| 要旨トップ | 目次 | | 日本生態学会第56回全国大会 (2009年3月,盛岡) 講演要旨 |
一般講演(ポスター発表) PB2-654
互いに近縁なユリ科の一回繁殖型多年草ウバユリとオオウバユリは、本州中部付近で分布を異にしており、北方に生育するオオウバユリは南方に生育するウバユリよりも大型である。両種は個体サイズ以外には形態的な差異が認められない。
本研究では、ウバユリとオオウバユリの個体サイズの違いが、種子や実生の段階から発現しているのかを確かめるために、両種の種子を同一条件下でシャーレに播種して発芽特性を比較した。供試種子は栃木県日光市と福島県檜枝岐村の典型的なウバユリとオオウバユリの個体群から採取した。両個体群において開花個体の花茎高には約1mの差が見られた。発芽した実生は同一環境下で育成し、地上部の枯死時期を記録した。当年実生の葉の展開が終了した後、葉身面積を測定した。

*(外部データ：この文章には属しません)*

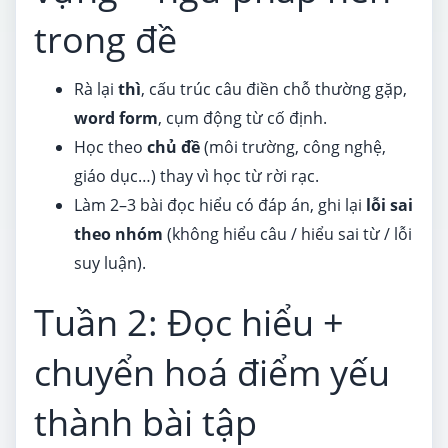
trong đề
Rà lại
thì
, cấu trúc câu điền chỗ thường gặp,
word form
, cụm động từ cố định.
Học theo
chủ đề
(môi trường, công nghệ,
giáo dục…) thay vì học từ rời rạc.
Làm 2–3 bài đọc hiểu có đáp án, ghi lại
lỗi sai
theo nhóm
(không hiểu câu / hiểu sai từ / lỗi
suy luận).
Tuần 2: Đọc hiểu +
chuyển hoá điểm yếu
thành bài tập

採取した種子の一粒あたりの重量(胚と胚乳部分のみ)および、当年実生の葉身面積はウバユリの方がオオウバユリよりも大きかった。そのため、発芽試験に用いた2個体群間では開花個体サイズと種子・実生のサイズが逆転していた。この傾向の一般性を確かめるため、茨城県から新潟県にかけて本州を横断して48個体群を踏査し、花茎高と種子一粒あたりの重量の関係を調べた。広範なスケールで見ると、開花サイズと種子サイズの間に有意な相関は見られなかった。これらのことから、両種の開花個体サイズの違いは、発生初期の段階で遺伝的に決まっているものではないと考えられた。
種子発芽のタイミングは、種子サイズの影響を考慮してもウバユリよりオオウバユリの方が遅かった。オオウバユリでは当年実生の地上部枯死時期も早かったため、1年目の地上部生育期間がウバユリよりも短縮されていた。両種間には発達初期から生育スケジュールの分化が生じていることが示唆された。